-- Opening Marker --

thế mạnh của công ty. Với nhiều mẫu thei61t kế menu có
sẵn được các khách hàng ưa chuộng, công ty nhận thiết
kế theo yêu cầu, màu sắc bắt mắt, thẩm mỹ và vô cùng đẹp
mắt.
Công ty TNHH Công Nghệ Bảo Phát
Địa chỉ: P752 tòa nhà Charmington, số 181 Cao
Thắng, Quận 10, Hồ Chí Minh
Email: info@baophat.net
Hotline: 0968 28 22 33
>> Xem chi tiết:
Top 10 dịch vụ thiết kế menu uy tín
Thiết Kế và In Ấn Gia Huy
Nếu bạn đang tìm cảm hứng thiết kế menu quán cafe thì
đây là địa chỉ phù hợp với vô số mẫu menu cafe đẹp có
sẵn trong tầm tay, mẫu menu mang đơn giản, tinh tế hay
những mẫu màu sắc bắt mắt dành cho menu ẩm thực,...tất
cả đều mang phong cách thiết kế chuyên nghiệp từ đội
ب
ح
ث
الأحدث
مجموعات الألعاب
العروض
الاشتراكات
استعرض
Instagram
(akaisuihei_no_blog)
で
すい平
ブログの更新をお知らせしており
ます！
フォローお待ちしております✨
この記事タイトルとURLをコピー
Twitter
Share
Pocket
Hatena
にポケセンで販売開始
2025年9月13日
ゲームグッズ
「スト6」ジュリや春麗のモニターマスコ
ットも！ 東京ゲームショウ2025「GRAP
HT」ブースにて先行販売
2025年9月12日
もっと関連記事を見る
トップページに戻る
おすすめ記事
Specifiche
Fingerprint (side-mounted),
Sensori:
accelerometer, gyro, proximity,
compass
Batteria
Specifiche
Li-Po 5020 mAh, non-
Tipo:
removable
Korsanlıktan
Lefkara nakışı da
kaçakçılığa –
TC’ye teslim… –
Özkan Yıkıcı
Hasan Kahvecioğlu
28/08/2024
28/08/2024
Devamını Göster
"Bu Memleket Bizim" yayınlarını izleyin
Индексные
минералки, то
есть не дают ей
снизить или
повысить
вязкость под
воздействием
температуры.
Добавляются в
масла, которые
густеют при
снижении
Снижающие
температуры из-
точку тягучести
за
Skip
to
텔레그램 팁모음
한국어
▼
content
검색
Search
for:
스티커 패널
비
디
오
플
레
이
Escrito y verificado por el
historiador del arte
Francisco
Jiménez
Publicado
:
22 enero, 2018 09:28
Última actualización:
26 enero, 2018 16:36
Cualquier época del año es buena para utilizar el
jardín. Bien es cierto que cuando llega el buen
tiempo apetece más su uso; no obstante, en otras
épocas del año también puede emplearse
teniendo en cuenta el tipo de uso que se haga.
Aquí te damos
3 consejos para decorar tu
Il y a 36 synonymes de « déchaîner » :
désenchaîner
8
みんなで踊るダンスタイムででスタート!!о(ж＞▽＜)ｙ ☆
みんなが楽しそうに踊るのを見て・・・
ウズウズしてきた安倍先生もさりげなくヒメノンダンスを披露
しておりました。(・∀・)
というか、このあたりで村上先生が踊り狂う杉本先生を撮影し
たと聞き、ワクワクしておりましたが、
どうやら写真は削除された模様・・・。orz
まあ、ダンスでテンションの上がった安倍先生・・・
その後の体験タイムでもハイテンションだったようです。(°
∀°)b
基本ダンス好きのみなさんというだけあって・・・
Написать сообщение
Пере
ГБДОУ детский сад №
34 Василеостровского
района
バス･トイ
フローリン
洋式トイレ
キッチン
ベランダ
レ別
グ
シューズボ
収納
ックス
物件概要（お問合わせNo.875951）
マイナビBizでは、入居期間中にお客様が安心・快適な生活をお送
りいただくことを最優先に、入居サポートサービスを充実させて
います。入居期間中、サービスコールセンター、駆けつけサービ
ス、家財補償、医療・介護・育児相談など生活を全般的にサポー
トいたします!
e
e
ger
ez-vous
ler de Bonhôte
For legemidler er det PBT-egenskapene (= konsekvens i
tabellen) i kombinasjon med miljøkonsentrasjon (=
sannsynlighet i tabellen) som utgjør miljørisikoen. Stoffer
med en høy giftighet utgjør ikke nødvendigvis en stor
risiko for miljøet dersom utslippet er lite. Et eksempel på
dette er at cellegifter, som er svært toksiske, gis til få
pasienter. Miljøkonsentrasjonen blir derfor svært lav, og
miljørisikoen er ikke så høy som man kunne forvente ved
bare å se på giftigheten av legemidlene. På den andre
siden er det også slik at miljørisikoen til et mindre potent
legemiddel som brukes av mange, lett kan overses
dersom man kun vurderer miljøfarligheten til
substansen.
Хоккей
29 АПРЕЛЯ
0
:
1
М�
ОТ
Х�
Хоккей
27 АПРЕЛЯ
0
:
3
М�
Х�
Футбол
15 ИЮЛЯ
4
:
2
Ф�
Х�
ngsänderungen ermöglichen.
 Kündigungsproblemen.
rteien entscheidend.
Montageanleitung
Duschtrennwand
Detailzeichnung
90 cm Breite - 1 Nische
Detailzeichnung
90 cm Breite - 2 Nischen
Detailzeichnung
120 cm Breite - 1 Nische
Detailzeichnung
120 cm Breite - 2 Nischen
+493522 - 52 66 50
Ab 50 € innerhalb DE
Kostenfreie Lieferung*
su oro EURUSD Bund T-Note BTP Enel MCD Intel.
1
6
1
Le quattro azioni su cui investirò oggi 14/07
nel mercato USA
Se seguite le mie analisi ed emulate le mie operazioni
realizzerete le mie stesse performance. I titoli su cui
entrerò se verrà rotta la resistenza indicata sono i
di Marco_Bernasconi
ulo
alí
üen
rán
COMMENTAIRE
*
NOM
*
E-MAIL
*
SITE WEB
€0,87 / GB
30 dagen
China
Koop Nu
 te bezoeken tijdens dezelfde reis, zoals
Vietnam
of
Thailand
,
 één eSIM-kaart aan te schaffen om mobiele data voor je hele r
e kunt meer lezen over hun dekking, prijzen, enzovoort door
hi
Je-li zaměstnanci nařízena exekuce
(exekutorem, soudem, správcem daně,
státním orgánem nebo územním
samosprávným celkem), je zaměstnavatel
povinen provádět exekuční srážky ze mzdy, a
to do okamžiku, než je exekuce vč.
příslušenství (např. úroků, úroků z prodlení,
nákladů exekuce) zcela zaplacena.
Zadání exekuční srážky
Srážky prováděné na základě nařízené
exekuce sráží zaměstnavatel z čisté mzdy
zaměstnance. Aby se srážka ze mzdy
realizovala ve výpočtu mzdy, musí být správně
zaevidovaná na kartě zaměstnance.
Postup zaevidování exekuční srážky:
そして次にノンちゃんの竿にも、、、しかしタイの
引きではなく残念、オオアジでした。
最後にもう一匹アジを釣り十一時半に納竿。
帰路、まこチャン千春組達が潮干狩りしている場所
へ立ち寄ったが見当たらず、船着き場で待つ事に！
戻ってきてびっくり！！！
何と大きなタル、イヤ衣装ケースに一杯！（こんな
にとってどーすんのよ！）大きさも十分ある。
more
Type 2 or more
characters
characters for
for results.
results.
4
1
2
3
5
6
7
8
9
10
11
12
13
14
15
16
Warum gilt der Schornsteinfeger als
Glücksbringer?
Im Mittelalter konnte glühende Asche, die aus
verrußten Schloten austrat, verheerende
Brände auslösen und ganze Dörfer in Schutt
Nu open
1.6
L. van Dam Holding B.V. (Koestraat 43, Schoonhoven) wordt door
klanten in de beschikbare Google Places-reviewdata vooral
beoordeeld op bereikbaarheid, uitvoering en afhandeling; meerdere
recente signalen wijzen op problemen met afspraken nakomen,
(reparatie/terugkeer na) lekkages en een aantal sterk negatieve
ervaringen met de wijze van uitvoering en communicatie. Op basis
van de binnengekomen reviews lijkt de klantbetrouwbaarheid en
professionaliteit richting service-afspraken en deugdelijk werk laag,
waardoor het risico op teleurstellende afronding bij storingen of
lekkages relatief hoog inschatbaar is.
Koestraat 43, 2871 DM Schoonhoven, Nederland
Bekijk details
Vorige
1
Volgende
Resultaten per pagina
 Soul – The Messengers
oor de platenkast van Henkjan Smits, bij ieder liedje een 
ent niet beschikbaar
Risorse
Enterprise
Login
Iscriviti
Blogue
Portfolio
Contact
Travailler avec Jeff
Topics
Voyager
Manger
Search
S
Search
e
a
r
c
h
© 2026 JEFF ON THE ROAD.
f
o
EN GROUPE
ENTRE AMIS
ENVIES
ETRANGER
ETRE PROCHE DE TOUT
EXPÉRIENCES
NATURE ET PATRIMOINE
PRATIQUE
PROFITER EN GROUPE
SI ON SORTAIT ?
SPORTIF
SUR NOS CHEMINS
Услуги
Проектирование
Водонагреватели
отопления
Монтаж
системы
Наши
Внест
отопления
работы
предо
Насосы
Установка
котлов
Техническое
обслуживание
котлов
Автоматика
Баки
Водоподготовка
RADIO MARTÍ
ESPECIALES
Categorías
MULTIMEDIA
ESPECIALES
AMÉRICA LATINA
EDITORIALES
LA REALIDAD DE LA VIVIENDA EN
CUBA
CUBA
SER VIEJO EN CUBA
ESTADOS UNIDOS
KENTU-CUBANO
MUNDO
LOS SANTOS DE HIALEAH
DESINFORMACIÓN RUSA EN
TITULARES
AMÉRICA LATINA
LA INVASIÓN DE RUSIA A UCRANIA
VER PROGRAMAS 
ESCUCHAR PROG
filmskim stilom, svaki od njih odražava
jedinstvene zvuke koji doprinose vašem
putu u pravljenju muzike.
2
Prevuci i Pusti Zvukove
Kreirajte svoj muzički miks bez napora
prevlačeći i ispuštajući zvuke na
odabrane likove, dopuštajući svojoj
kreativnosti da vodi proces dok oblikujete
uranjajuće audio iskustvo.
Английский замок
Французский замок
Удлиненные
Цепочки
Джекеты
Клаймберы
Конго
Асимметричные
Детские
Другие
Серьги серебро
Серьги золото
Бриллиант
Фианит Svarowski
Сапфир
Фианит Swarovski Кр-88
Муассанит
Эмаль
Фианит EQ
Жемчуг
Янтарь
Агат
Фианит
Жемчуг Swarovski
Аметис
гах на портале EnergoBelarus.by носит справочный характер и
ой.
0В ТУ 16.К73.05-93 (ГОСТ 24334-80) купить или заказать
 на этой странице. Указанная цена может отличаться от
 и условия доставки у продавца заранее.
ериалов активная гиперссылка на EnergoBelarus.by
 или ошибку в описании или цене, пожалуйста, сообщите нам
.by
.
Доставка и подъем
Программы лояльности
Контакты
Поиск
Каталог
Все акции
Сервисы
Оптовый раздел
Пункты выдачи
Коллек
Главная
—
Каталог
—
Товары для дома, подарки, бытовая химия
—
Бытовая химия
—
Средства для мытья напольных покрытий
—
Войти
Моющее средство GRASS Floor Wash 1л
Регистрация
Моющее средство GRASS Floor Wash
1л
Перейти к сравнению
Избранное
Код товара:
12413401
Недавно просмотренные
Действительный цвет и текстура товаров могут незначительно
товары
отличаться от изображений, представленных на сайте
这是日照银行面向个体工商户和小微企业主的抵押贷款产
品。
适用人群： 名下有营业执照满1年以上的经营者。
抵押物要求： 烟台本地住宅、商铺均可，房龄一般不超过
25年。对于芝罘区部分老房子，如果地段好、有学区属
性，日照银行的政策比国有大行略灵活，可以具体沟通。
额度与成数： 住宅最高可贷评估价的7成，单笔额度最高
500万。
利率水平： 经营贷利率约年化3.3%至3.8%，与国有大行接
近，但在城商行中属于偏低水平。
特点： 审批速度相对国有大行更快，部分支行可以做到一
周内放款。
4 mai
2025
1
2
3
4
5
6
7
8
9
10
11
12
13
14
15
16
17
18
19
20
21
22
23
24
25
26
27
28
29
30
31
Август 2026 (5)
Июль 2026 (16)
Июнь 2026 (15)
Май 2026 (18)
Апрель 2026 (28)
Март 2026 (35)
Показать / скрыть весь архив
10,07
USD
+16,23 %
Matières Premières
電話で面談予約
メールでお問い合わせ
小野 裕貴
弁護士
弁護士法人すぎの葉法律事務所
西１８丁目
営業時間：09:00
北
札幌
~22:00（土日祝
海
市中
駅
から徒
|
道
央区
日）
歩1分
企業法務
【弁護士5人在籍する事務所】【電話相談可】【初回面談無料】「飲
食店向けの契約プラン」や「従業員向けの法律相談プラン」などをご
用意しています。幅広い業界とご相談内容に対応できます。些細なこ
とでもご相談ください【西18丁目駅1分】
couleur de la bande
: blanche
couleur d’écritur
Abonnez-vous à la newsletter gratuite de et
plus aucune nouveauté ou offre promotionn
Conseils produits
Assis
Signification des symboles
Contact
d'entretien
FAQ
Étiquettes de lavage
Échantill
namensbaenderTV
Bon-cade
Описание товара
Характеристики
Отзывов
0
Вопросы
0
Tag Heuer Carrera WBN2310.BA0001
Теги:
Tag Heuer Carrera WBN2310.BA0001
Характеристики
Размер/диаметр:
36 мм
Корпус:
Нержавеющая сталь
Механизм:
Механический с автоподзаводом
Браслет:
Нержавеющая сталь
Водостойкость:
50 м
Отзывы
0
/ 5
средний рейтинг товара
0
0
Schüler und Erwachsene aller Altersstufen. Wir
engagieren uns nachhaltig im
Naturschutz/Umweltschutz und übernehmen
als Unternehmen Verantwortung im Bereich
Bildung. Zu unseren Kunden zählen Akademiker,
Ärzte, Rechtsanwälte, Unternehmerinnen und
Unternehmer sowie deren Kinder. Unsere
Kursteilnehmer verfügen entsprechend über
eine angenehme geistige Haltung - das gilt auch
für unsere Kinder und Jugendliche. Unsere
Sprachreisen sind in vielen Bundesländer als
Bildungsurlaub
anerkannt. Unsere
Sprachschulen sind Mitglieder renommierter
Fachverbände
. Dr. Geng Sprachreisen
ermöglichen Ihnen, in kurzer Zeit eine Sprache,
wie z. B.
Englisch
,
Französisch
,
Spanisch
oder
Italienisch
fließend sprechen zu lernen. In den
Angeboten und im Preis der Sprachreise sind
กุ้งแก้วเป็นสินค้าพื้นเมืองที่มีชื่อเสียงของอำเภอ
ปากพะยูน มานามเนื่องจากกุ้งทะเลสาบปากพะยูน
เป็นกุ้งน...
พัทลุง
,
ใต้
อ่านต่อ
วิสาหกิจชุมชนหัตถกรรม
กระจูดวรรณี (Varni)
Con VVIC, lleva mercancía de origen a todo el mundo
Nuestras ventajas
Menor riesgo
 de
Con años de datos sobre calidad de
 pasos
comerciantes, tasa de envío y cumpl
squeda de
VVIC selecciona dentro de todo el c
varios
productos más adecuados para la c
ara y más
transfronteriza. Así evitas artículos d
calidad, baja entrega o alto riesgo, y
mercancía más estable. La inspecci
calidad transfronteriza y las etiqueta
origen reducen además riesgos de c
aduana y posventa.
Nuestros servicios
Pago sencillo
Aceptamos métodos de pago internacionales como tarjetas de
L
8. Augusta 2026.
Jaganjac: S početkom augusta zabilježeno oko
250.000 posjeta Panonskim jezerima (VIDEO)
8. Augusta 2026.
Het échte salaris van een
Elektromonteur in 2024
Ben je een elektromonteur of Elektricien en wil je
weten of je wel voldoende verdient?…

-- Closing Marker --

=== AIM OF THE EXERCISE ===
Your answer must consist of every line from the listing that holds the string "zaměstnance".

=== RESPONSE ===
zaměstnance. Aby se srážka ze mzdy
zaevidovaná na kartě zaměstnance.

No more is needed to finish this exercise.